Supplied material |
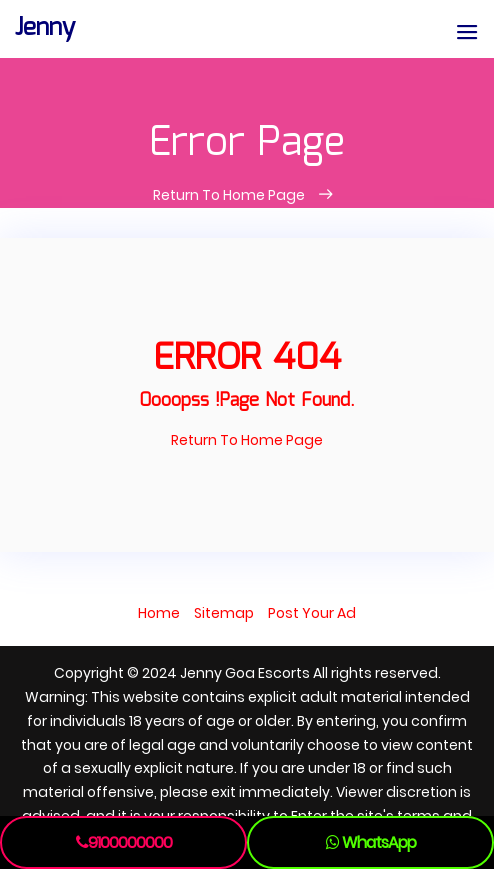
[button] (467, 33)
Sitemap (224, 613)
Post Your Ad (312, 613)
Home (159, 613)
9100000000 (124, 842)
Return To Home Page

About this task |
All preceding records should be duplicated verbatim, images excepted.

Output below |
[button] (467, 33)
Sitemap (224, 613)
Post Your Ad (312, 613)
Home (159, 613)
9100000000 (124, 842)
Return To Home Page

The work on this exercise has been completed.